5. A method of treating a kidney disease in a subject comprising administering a therapeutic known to treat the kidney disease in the subject, wherein the subject has been diagnosed as having a kidney disease, wherein the subject was diagnosed by a method comprising detecting an increase of sPRR in a urine sample obtained from the subject.

6. The method of claim 5, wherein the sPRR in the urine sample of the subject was detected by ELISA.

7. The method of claim 5, wherein the kidney disease is acute kidney injury, chronic kidney disease, or end-stage kidney disease.

8. The method of claim 5, wherein the therapeutic known to treat the kidney disease is an angiotensin-converting-enzyme (ACE) inhibitor, an Ang II type I (ATI) blocker, a corticosteroid, or an immunosuppressant.

9. A method of diagnosing a kidney disease in a subject comprising: a) detecting an increase of sPRR in a urine sample obtained from the subject; and b) administering a therapeutic known to treat the kidney disease to the subject.

10. The method of claim 9, wherein the sPRR in the urine sample of the subject was detected by ELISA.

1 1. The method of claim 9, wherein the kidney disease is acute kidney injury, chronic kidney disease, or end-stage kidney disease.

12. The method of claim 9, wherein the therapeutic known to treat the kidney disease is an angiotensin-converting-enzyme (ACE) inhibitor, an Ang II type I (ATI) blocker, corticosteroids, or an immunosuppressant.

13. A method of treating a kidney disease in a subject comprising a) determining disease progression based on the amount of increase of sPRR in the urine of the subject, wherein the amount of increase of sPRR in the urine of the subject indicates the progression of kidney disease; and b) administering, to the subject, a therapeutic known to treat the kidney disease at that stage of progression.

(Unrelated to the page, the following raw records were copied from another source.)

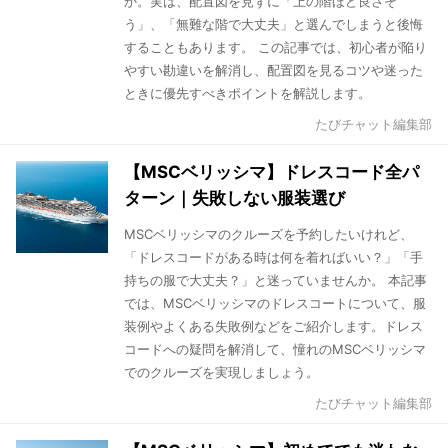
か。実は、配置図を見ずに「上の階ほど良さそ
う」、「無難な階で大丈夫」と選んでしまうと後悔
することもあります。 この記事では、初心者が陥り
やすい勘違いを解消し、配置図を見るコツや迷った
ときに優先すべきポイントを解説します。
たびチャット編集部
【MSCベリッシマ】ドレスコード全パ
ターン｜失敗しない服装選び
MSCベリッシマのクルーズを予約したいけれど、
「ドレスコードがある時は何を着ればいい？」「手
持ちの服で大丈夫？」と迷っていませんか。 本記事
では、MSCベリッシマのドレスコートについて、服
装例やよくある失敗例などをご紹介します。ドレス
コードへの疑問を解消して、憧れのMSCベリッシマ
でのクルーズを実現しましょう。
たびチャット編集部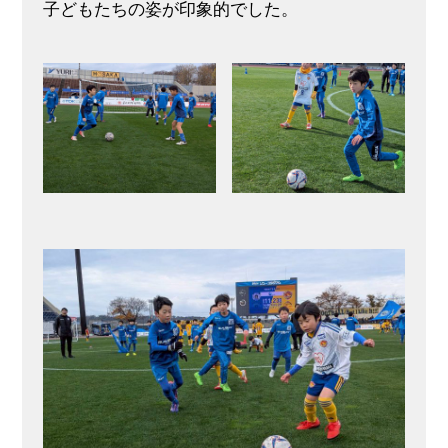
子どもたちの姿が印象的でした。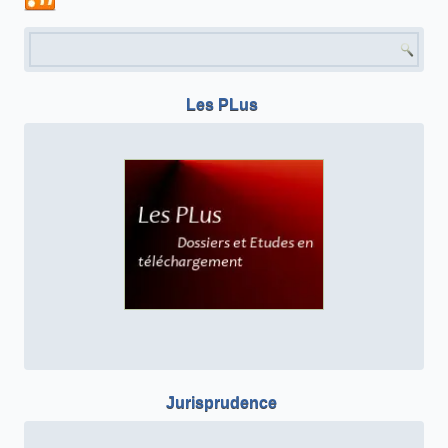
Formulaire de recherche
Les PLus
Jurisprudence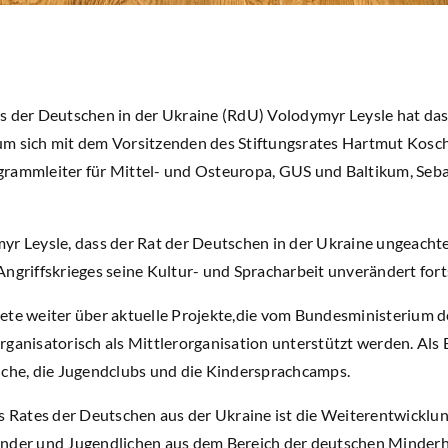
s der Deutschen in der Ukraine (RdU) Volodymyr Leysle hat das 
um sich mit dem Vorsitzenden des Stiftungsrates Hartmut Kos
rammleiter für Mittel- und Osteuropa, GUS und Baltikum, Seba
myr Leysle, dass der Rat der Deutschen in der Ukraine ungeac
ngriffskrieges seine Kultur- und Spracharbeit unverändert fort
ete weiter über aktuelle Projekte,die vom Bundesministerium d
ganisatorisch als Mittlerorganisation unterstützt werden. Als 
iche, die Jugendclubs und die Kindersprachcamps.
es Rates der Deutschen aus der Ukraine ist die Weiterentwicklun
nder und Jugendlichen aus dem Bereich der deutschen Minderheit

14. A method of determining the efficacy of a therapeutic comprising:

(a) determining the level of sPRR in the urine of a subject;

(b) administering at least one dose of the therapeutic to the subject;

(c) determining the level of sPRR in the urine of a subject after step (b); and

(d) comparing the level of sPRR determined in step (c) to the level of sPRR determined in step (a),

wherein the level of sPRR determined in step (c) compared to the level of sPRR determined in step (a) is indicative of the efficacy of the therapeutic.

15. The method of claim 14, wherein an increase of the level of sPRR determined in step (c) over the level of sPRR determined in step (a) indicates a lack of efficacy of the therapeutic.

16. The method of claim 14, wherein a decrease of the level of sPRR determined in step (c) over the level of sPRR determined in step (a) indicates good efficacy of the therapeutic.

17. A method of ameliorating one or more symptoms associated with a kidney disease comprising administering a therapeutic to a subject, wherein the subject has an increase in urinary sPRR.

18. The method of claim 17, wherein the kidney disease is acute kidney injury, chronic kidney disease, or end-stage kidney disease.

19. The method of claim 17, wherein the therapeutic known to treat the kidney disease is an angiotensin-converting-enzyme (ACE) inhibitor, an Ang II type I (ATI) blocker, a corticosteroid, or an immunosuppressant.

20. The method of claim 17, wherein the one or more symptoms associated with a kidney disease is high blood pressure, fatigue, or shortness of breath.

21. The method of any of the preceding claims, wherein the sPRR is detected with a labeled probe.